Words by Daniel Bosley; Pictures by Aishath Naj
There’s something happening in Laamu. Something that’s both old and new at the same time. Something that tells a story about the Maldives past and its present; about where culture and economics hold hands for a bit.
You can see evidence of it piled up along the jungle paths of Dhanbidhoo, propped up against the walls of homes in Isdhoo, carted in wheelbarrows through the streets of Kalaidhoo, and stacked up for export on the harbour of Kunahandhoo and Maavah…and everyone is doing it – men, women, and children.
Fangiviyun (vinun) – or weaving palm thatch – is a craze (re)sweeping the atoll, keeping whole families busy, and supplementing local salaries of fishermen and island-level civil servants.
The process is simple – for those who know how.
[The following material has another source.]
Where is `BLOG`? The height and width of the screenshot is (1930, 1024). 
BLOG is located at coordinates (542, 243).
Collect yellowing leaves from your neighbourhood forest, soak in salt water for a few hours (out of direct sunlight, to avoid bleaching), and leave to dry. In the meantime, make sure you have plenty of coir rope – made from twisting the fibres of coconut husks. Finally, thread a giant needle, lay one leaf on top of another (that’s 2-ply for tissue fans) and stitch, stitch, stitch.
Once the stitching has continued for 16ft worth of thatch, which an expert can do in a couple of hours, they are bundled up and sold for between 65 and 75 rufiyaa each. (So, for context, that’s coffee, a sandwich and nuts in an island cafe…in Male’ nowadays, just the coffee). From here, the local middleman/dhoni collects its monthly quota from the isles Laamu, Thaa, and Meemu before selling onto resorts and resort suppliers.
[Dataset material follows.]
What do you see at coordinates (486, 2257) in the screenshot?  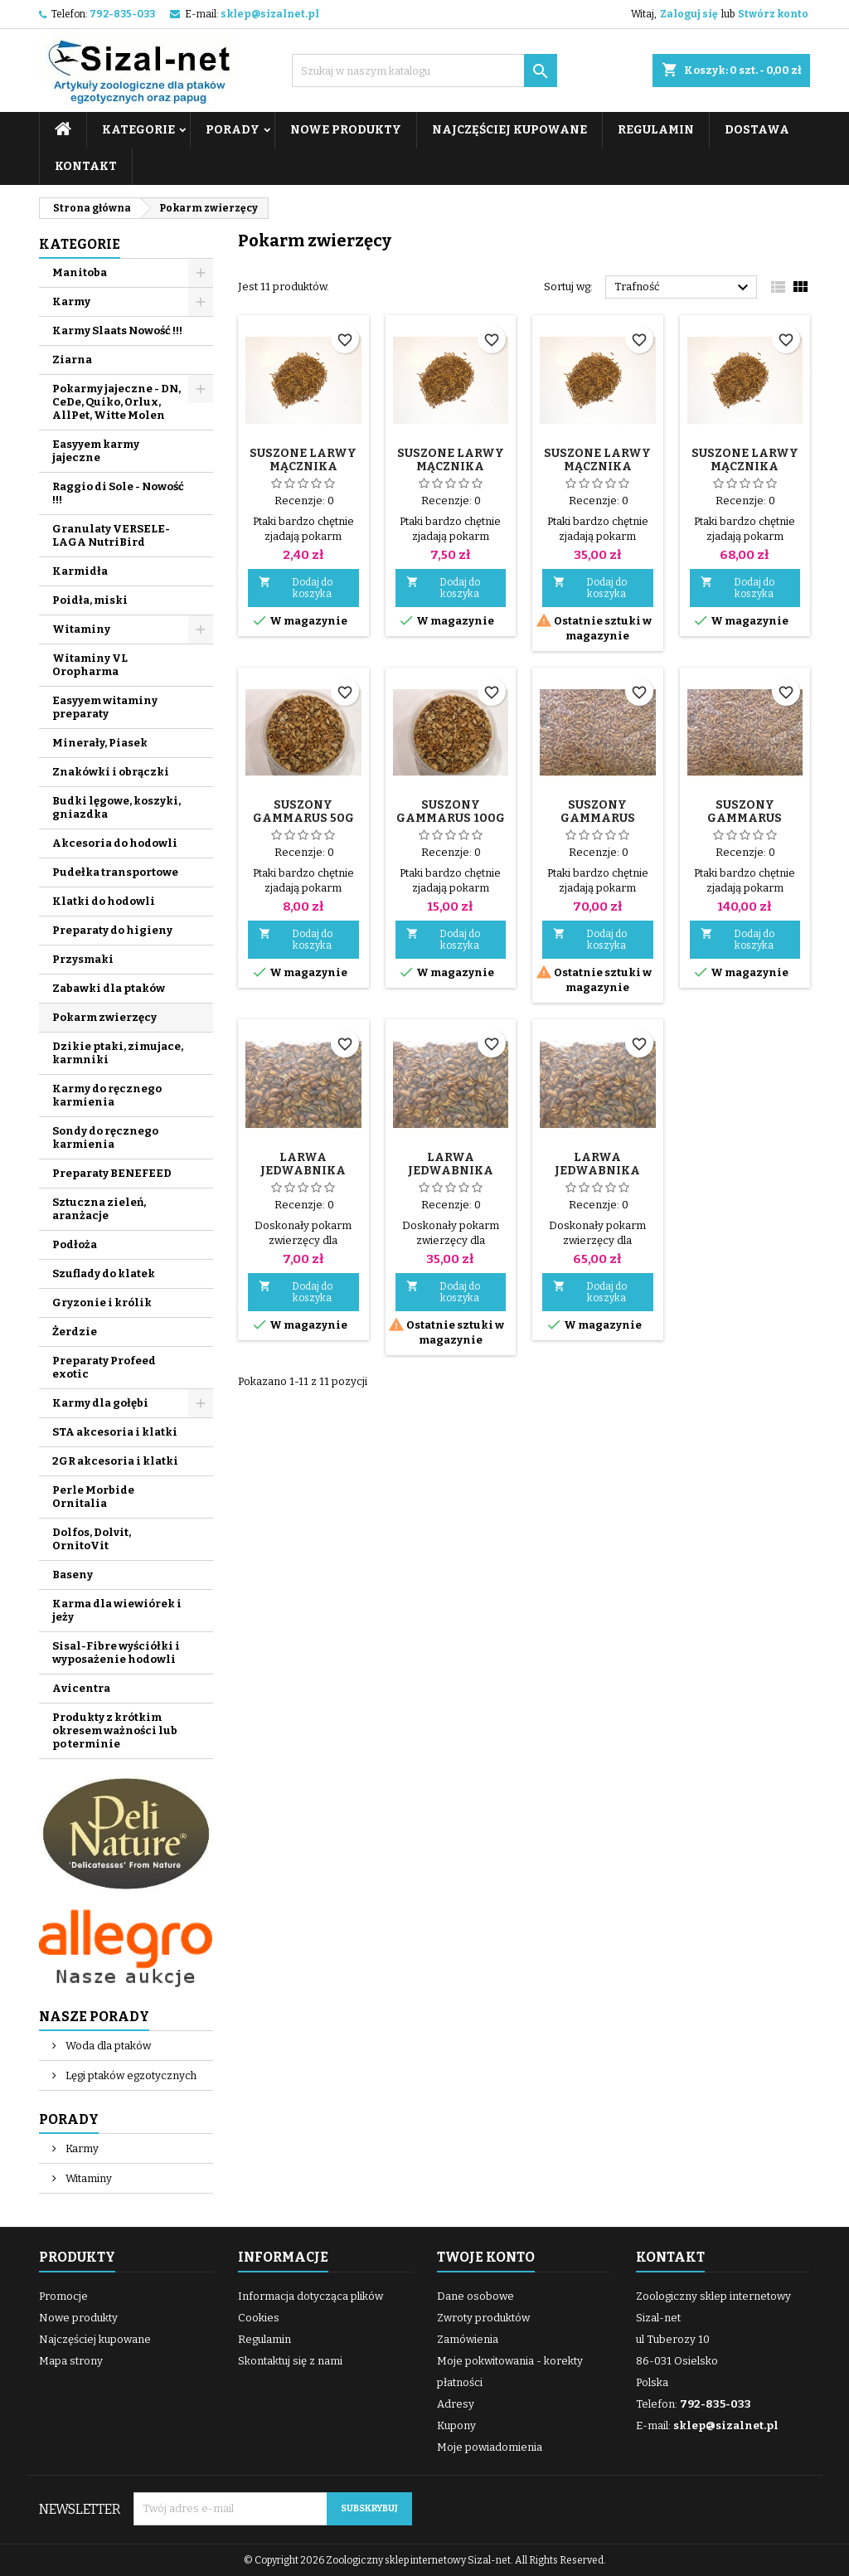 I see `Twoje konto` at bounding box center [486, 2257].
Using palm leaves for shelter had been the traditional way to build houses for centuries, using the islands’ only abundantly available natural resource. But, by the early twentieth century, foreign visitors to the Maldives had begun to observe the growing prevalence of corrugated iron roofs.
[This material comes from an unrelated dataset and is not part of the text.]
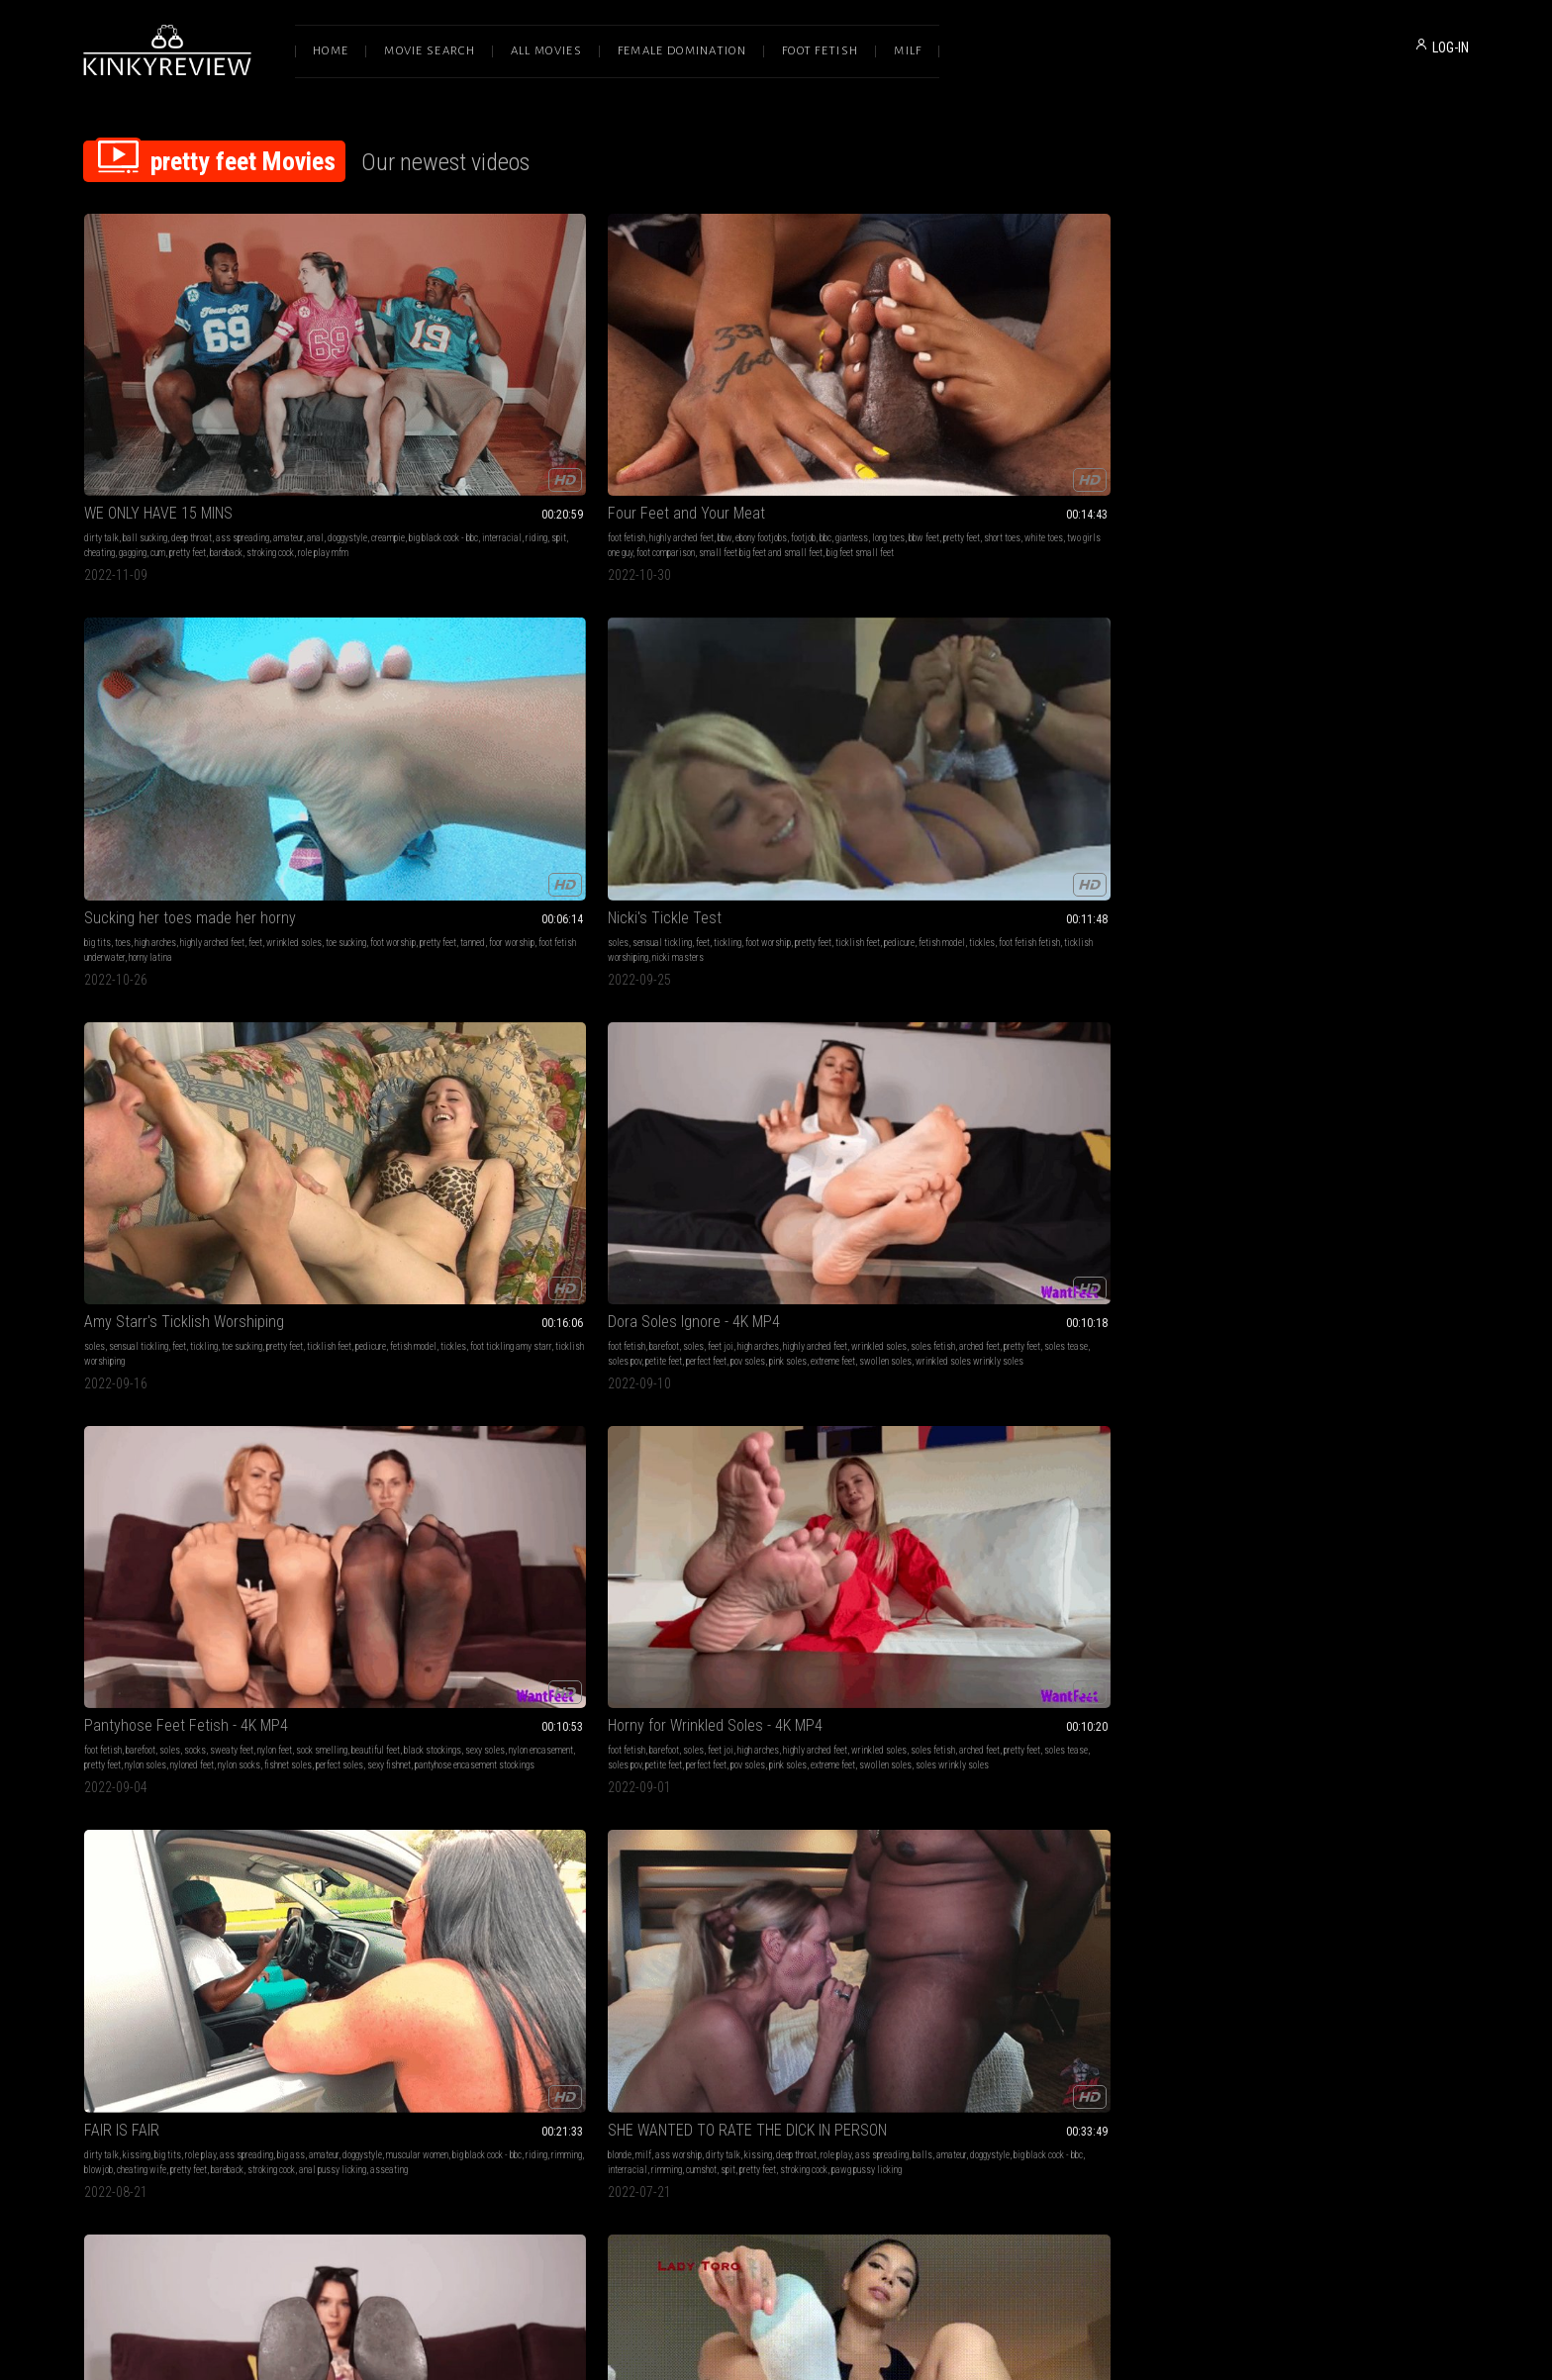 The height and width of the screenshot is (2380, 1552). What do you see at coordinates (258, 416) in the screenshot?
I see `interracial` at bounding box center [258, 416].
More durable, less flammable, less attractive to wildlife came the early reviews, but more expensive, trapping more heat, and – the first tourists’ main bugbear – far less pleasing on the eye. It would be some decades before this new trend in housing would become widespread across the whole country, but by the time the tradition truly went out of fashion on the islands, the tourists would be back…and they still preferred thatch.
In Europe, and the UK in particular, thatch has already come full circle, and after having been seen as a sign of poverty is now an envious feature and a sign of affluence (a bit like a sun tan). While none of the people of Laamu still sleep under palm thatch, their hard work ensures that today’s visitors to nearby resorts can enjoy the island idyll; albeit superficially, as thatch doesn’t work so well well with air-conditioning and other mod-cons, which mandate a watertight roof with thatch finish.
Many of Laamu’s Mr and Mrs Thatchers have only taken up the practice in the last few years, presumably in response to the recent increase in resort building projects across the country. While Laamu itself has only one operating resort – the thatch-happy Six Senses – the recently-deposed President Abdulla Yameen boasted of having overseen the development of more than 50 new resorts, as the number of resort islands edges ever closer to the number of Maldivians island villages.
Whether the demand, or the leaves, will hold out is yet to be seen. But, in addition to the mini-revival of an old craft to serve a new(ish) industry, the fangiviyun boom in the atolls demonstrates the hard work and entrepreneurial spirit that has always been woven throughout these small island communities.